--- PROVIDED MATERIAL Enclosed Below ---

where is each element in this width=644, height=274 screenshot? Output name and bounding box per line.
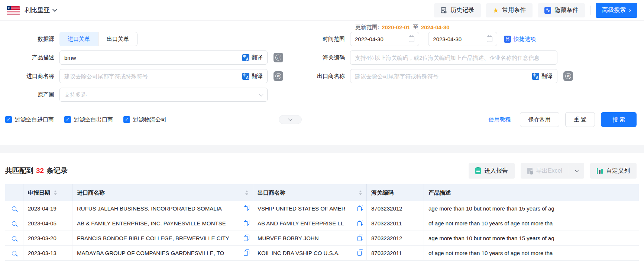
- save-favorite-button[interactable]: 保存常用: [520, 112, 559, 127]
- row-importer-cell: MADAYBA GROUP OF COMPANIES GARDNESVILLE,…: [72, 246, 253, 260]
- collapse-form-button[interactable]: [279, 115, 302, 124]
- topbar-actions: 历史记录 ★ 常用条件 隐藏条件 高级搜索 ›: [434, 3, 637, 18]
- liberia-flag-icon: ★: [7, 6, 20, 15]
- sort-icon[interactable]: [54, 190, 57, 195]
- copy-icon[interactable]: [358, 206, 362, 211]
- magnifier-icon[interactable]: [12, 206, 16, 211]
- table-row[interactable]: 2023-04-05 AB & FAMILY ENTERPRISE, INC. …: [5, 216, 639, 231]
- row-desc: age more than 10 but not more than 15 ye…: [428, 205, 554, 212]
- hs-code-input-wrap: [350, 50, 557, 65]
- row-date-cell: 2023-04-19: [23, 201, 72, 216]
- importer-header-label: 进口商名称: [77, 189, 105, 196]
- row-date-cell: 2023-03-13: [23, 246, 72, 260]
- export-dropdown-button[interactable]: [569, 163, 584, 179]
- table-row[interactable]: 2023-04-19 RUFUS JALLAH BUSINESS, INCORP…: [5, 201, 639, 216]
- filter-blank-importer-label: 过滤空白进口商: [15, 116, 54, 123]
- hs-code-header-label: 海关编码: [371, 189, 394, 196]
- export-icon: [527, 168, 533, 174]
- origin-country-select[interactable]: 支持多选: [59, 88, 268, 102]
- translate-icon: 中A: [242, 73, 249, 80]
- sort-icon[interactable]: [359, 190, 362, 195]
- row-importer-cell: RUFUS JALLAH BUSINESS, INCORPORATED SOMA…: [72, 201, 253, 216]
- tutorial-link[interactable]: 使用教程: [489, 116, 511, 123]
- calendar-icon: [487, 36, 492, 42]
- magnifier-icon[interactable]: [12, 221, 16, 226]
- row-date: 2023-04-19: [28, 205, 56, 212]
- row-exporter-text: KOIL INC DBA VSHIP CO U.S.A.: [258, 250, 340, 256]
- desc-header-label: 产品描述: [428, 189, 451, 196]
- row-date: 2023-03-13: [28, 250, 56, 256]
- filter-blank-importer-checkbox[interactable]: ✓ 过滤空白进口商: [5, 116, 54, 123]
- collapse-icon: [544, 7, 551, 14]
- copy-icon[interactable]: [358, 221, 362, 226]
- filter-logistics-checkbox[interactable]: ✓ 过滤物流公司: [123, 116, 166, 123]
- importer-input[interactable]: [64, 73, 239, 79]
- copy-icon[interactable]: [244, 221, 248, 226]
- reset-button[interactable]: 重 置: [565, 112, 595, 127]
- origin-country-label: 原产国: [0, 91, 59, 98]
- checkbox-checked-icon: ✓: [5, 116, 12, 123]
- copy-icon[interactable]: [358, 251, 362, 255]
- results-actions: 进入报告 导出Excel 自定义列: [469, 163, 637, 179]
- update-range-to: 至: [413, 24, 418, 31]
- customize-columns-label: 自定义列: [606, 167, 630, 175]
- count-suffix: 条记录: [46, 166, 68, 176]
- copy-icon[interactable]: [244, 236, 248, 241]
- topbar: ★ 利比里亚 历史记录 ★ 常用条件 隐藏条件 高级搜索 ›: [0, 0, 644, 21]
- exporter-header-label: 出口商名称: [258, 189, 285, 196]
- count-value: 32: [36, 167, 44, 175]
- export-excel-split-button: 导出Excel: [521, 163, 584, 179]
- magnifier-icon[interactable]: [12, 236, 16, 241]
- customize-columns-button[interactable]: 自定义列: [590, 163, 637, 179]
- exporter-match-mode-toggle[interactable]: ⇄: [563, 71, 573, 81]
- importer-column-header[interactable]: 进口商名称: [72, 184, 253, 201]
- row-desc-cell: of age not more than 10 years of age not…: [424, 216, 639, 231]
- importer-match-mode-toggle[interactable]: ⇄: [274, 71, 283, 81]
- importer-translate-button[interactable]: 中A 翻译: [239, 73, 263, 80]
- translate-label: 翻译: [252, 54, 263, 61]
- topbar-divider: [590, 6, 590, 15]
- exporter-input[interactable]: [355, 73, 529, 79]
- magnifier-icon[interactable]: [12, 251, 16, 255]
- form-actions: 使用教程 保存常用 重 置 搜 索: [489, 112, 637, 127]
- quick-options-link[interactable]: ⌘ 快捷选项: [504, 36, 536, 43]
- product-translate-button[interactable]: 中A 翻译: [239, 54, 263, 61]
- end-date-input[interactable]: 2023-04-30: [428, 32, 497, 46]
- row-date: 2023-04-05: [28, 220, 56, 226]
- row-exporter-cell: KOIL INC DBA VSHIP CO U.S.A.: [253, 246, 366, 260]
- copy-icon[interactable]: [244, 206, 248, 211]
- sort-icon[interactable]: [245, 190, 248, 195]
- copy-icon[interactable]: [244, 251, 248, 255]
- row-desc: age more than 10 but not more than 15 ye…: [428, 235, 554, 241]
- row-exporter-text: AB AND FAMILY ENTERPRISE LL: [258, 220, 344, 226]
- enter-report-button[interactable]: 进入报告: [469, 163, 515, 179]
- data-source-label: 数据源: [0, 36, 59, 43]
- product-desc-input[interactable]: [64, 55, 239, 61]
- favorites-button[interactable]: ★ 常用条件: [486, 3, 533, 17]
- export-excel-button[interactable]: 导出Excel: [521, 163, 569, 179]
- quick-options-icon: ⌘: [504, 36, 511, 43]
- row-expand-cell: [5, 231, 23, 245]
- row-desc: of age not more than 10 years of age not…: [428, 250, 553, 256]
- tab-import-declarations[interactable]: 进口关单: [59, 32, 98, 46]
- exporter-column-header[interactable]: 出口商名称: [253, 184, 366, 201]
- search-button[interactable]: 搜 索: [601, 112, 637, 127]
- country-selector[interactable]: ★ 利比里亚: [7, 6, 56, 15]
- filter-blank-exporter-checkbox[interactable]: ✓ 过滤空白出口商: [64, 116, 113, 123]
- row-importer-text: FRANCIS BONDOE BIBLE COLLEGE, BREWERVILL…: [77, 235, 229, 241]
- table-row[interactable]: 2023-03-13 MADAYBA GROUP OF COMPANIES GA…: [5, 246, 639, 261]
- table-row[interactable]: 2023-03-20 FRANCIS BONDOE BIBLE COLLEGE,…: [5, 231, 639, 246]
- product-match-mode-toggle[interactable]: ⇄: [274, 53, 283, 62]
- date-column-header[interactable]: 申报日期: [23, 184, 72, 201]
- copy-icon[interactable]: [358, 236, 362, 241]
- row-hs-cell: 8703232012: [366, 201, 424, 216]
- tab-export-declarations[interactable]: 出口关单: [98, 32, 137, 46]
- hs-code-input[interactable]: [355, 55, 553, 61]
- row-hs-cell: 8703232011: [366, 216, 424, 231]
- advanced-search-button[interactable]: 高级搜索 ›: [596, 3, 637, 18]
- start-date-input[interactable]: 2022-04-30: [350, 32, 419, 46]
- exporter-translate-button[interactable]: 中A 翻译: [529, 73, 553, 80]
- history-button[interactable]: 历史记录: [434, 3, 481, 17]
- hide-conditions-button[interactable]: 隐藏条件: [538, 3, 585, 17]
- row-exporter-text: MURVEE BOBBY JOHN: [258, 235, 319, 241]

--- End of Enclosed PROVIDED MATERIAL ---

For this exercise, please reproduce the records above exactly and drop the images.

where is each element in this width=644, height=274 screenshot? Output name and bounding box per line.
- save-favorite-button[interactable]: 保存常用: [520, 112, 559, 127]
- row-importer-cell: MADAYBA GROUP OF COMPANIES GARDNESVILLE,…: [72, 246, 253, 260]
- collapse-form-button[interactable]: [279, 115, 302, 124]
- topbar-actions: 历史记录 ★ 常用条件 隐藏条件 高级搜索 ›: [434, 3, 637, 18]
- liberia-flag-icon: ★: [7, 6, 20, 15]
- sort-icon[interactable]: [54, 190, 57, 195]
- copy-icon[interactable]: [358, 206, 362, 211]
- magnifier-icon[interactable]: [12, 206, 16, 211]
- table-row[interactable]: 2023-04-05 AB & FAMILY ENTERPRISE, INC. …: [5, 216, 639, 231]
- row-desc: age more than 10 but not more than 15 ye…: [428, 205, 554, 212]
- hs-code-input-wrap: [350, 50, 557, 65]
- row-date-cell: 2023-04-19: [23, 201, 72, 216]
- importer-header-label: 进口商名称: [77, 189, 105, 196]
- row-date-cell: 2023-03-13: [23, 246, 72, 260]
- export-dropdown-button[interactable]: [569, 163, 584, 179]
- table-row[interactable]: 2023-04-19 RUFUS JALLAH BUSINESS, INCORP…: [5, 201, 639, 216]
- filter-blank-importer-label: 过滤空白进口商: [15, 116, 54, 123]
- hs-code-header-label: 海关编码: [371, 189, 394, 196]
- export-icon: [527, 168, 533, 174]
- origin-country-select[interactable]: 支持多选: [59, 88, 268, 102]
- translate-icon: 中A: [242, 73, 249, 80]
- sort-icon[interactable]: [359, 190, 362, 195]
- row-importer-cell: RUFUS JALLAH BUSINESS, INCORPORATED SOMA…: [72, 201, 253, 216]
- tutorial-link[interactable]: 使用教程: [489, 116, 511, 123]
- calendar-icon: [487, 36, 492, 42]
- magnifier-icon[interactable]: [12, 221, 16, 226]
- row-date: 2023-04-19: [28, 205, 56, 212]
- row-exporter-text: KOIL INC DBA VSHIP CO U.S.A.: [258, 250, 340, 256]
- desc-header-label: 产品描述: [428, 189, 451, 196]
- row-date: 2023-03-13: [28, 250, 56, 256]
- filter-blank-importer-checkbox[interactable]: ✓ 过滤空白进口商: [5, 116, 54, 123]
- collapse-icon: [544, 7, 551, 14]
- copy-icon[interactable]: [358, 221, 362, 226]
- filter-logistics-checkbox[interactable]: ✓ 过滤物流公司: [123, 116, 166, 123]
- importer-input[interactable]: [64, 73, 239, 79]
- copy-icon[interactable]: [244, 221, 248, 226]
- reset-button[interactable]: 重 置: [565, 112, 595, 127]
- origin-country-label: 原产国: [0, 91, 59, 98]
- checkbox-checked-icon: ✓: [5, 116, 12, 123]
- copy-icon[interactable]: [358, 251, 362, 255]
- results-actions: 进入报告 导出Excel 自定义列: [469, 163, 637, 179]
- update-range-to: 至: [413, 24, 418, 31]
- customize-columns-label: 自定义列: [606, 167, 630, 175]
- count-suffix: 条记录: [46, 166, 68, 176]
- copy-icon[interactable]: [244, 236, 248, 241]
- topbar: ★ 利比里亚 历史记录 ★ 常用条件 隐藏条件 高级搜索 ›: [0, 0, 644, 21]
- exporter-header-label: 出口商名称: [258, 189, 285, 196]
- count-value: 32: [36, 167, 44, 175]
- export-excel-split-button: 导出Excel: [521, 163, 584, 179]
- magnifier-icon[interactable]: [12, 236, 16, 241]
- customize-columns-button[interactable]: 自定义列: [590, 163, 637, 179]
- exporter-match-mode-toggle[interactable]: ⇄: [563, 71, 573, 81]
- importer-column-header[interactable]: 进口商名称: [72, 184, 253, 201]
- row-desc-cell: of age not more than 10 years of age not…: [424, 216, 639, 231]
- importer-match-mode-toggle[interactable]: ⇄: [274, 71, 283, 81]
- importer-translate-button[interactable]: 中A 翻译: [239, 73, 263, 80]
- translate-label: 翻译: [252, 54, 263, 61]
- topbar-divider: [590, 6, 590, 15]
- exporter-input[interactable]: [355, 73, 529, 79]
- magnifier-icon[interactable]: [12, 251, 16, 255]
- form-actions: 使用教程 保存常用 重 置 搜 索: [489, 112, 637, 127]
- quick-options-link[interactable]: ⌘ 快捷选项: [504, 36, 536, 43]
- product-translate-button[interactable]: 中A 翻译: [239, 54, 263, 61]
- end-date-input[interactable]: 2023-04-30: [428, 32, 497, 46]
- row-date: 2023-04-05: [28, 220, 56, 226]
- row-exporter-cell: KOIL INC DBA VSHIP CO U.S.A.: [253, 246, 366, 260]
- copy-icon[interactable]: [244, 206, 248, 211]
- sort-icon[interactable]: [245, 190, 248, 195]
- copy-icon[interactable]: [244, 251, 248, 255]
- row-desc: age more than 10 but not more than 15 ye…: [428, 235, 554, 241]
- row-exporter-text: AB AND FAMILY ENTERPRISE LL: [258, 220, 344, 226]
- enter-report-button[interactable]: 进入报告: [469, 163, 515, 179]
- data-source-label: 数据源: [0, 36, 59, 43]
- product-desc-input[interactable]: [64, 55, 239, 61]
- favorites-button[interactable]: ★ 常用条件: [486, 3, 533, 17]
- export-excel-button[interactable]: 导出Excel: [521, 163, 569, 179]
- quick-options-icon: ⌘: [504, 36, 511, 43]
- row-expand-cell: [5, 231, 23, 245]
- row-desc: of age not more than 10 years of age not…: [428, 250, 553, 256]
- tab-import-declarations[interactable]: 进口关单: [59, 32, 98, 46]
- exporter-column-header[interactable]: 出口商名称: [253, 184, 366, 201]
- search-button[interactable]: 搜 索: [601, 112, 637, 127]
- country-selector[interactable]: ★ 利比里亚: [7, 6, 56, 15]
- filter-blank-exporter-checkbox[interactable]: ✓ 过滤空白出口商: [64, 116, 113, 123]
- row-importer-text: FRANCIS BONDOE BIBLE COLLEGE, BREWERVILL…: [77, 235, 229, 241]
- table-row[interactable]: 2023-03-13 MADAYBA GROUP OF COMPANIES GA…: [5, 246, 639, 261]
- table-row[interactable]: 2023-03-20 FRANCIS BONDOE BIBLE COLLEGE,…: [5, 231, 639, 246]
- product-match-mode-toggle[interactable]: ⇄: [274, 53, 283, 62]
- date-column-header[interactable]: 申报日期: [23, 184, 72, 201]
- copy-icon[interactable]: [358, 236, 362, 241]
- row-hs-cell: 8703232012: [366, 201, 424, 216]
- tab-export-declarations[interactable]: 出口关单: [98, 32, 137, 46]
- hs-code-input[interactable]: [355, 55, 553, 61]
- row-hs-cell: 8703232011: [366, 216, 424, 231]
- advanced-search-button[interactable]: 高级搜索 ›: [596, 3, 637, 18]
- start-date-input[interactable]: 2022-04-30: [350, 32, 419, 46]
- exporter-translate-button[interactable]: 中A 翻译: [529, 73, 553, 80]
- history-button[interactable]: 历史记录: [434, 3, 481, 17]
- hide-conditions-button[interactable]: 隐藏条件: [538, 3, 585, 17]
- row-exporter-text: MURVEE BOBBY JOHN: [258, 235, 319, 241]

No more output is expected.